INSTRUCTIONS FOR THE TASK => What is needed is a word-for-word copy of every record below, minus the pictures.

LISTED RECORDS =>

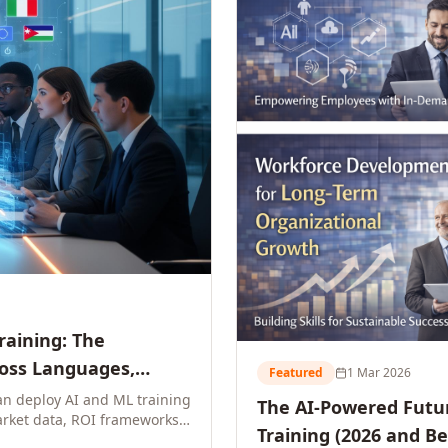
Training: The
ross Languages,
Featured
1 Mar 2026
n deploy AI and ML training
The AI-Powered Futur
rket data, ROI frameworks,
Training (2026 and B
parison tables, and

RESPONSE TO THIS TASK =>
Training: The
ross Languages,
Featured
1 Mar 2026
n deploy AI and ML training
The AI-Powered Futur
rket data, ROI frameworks,
Training (2026 and B
parison tables, and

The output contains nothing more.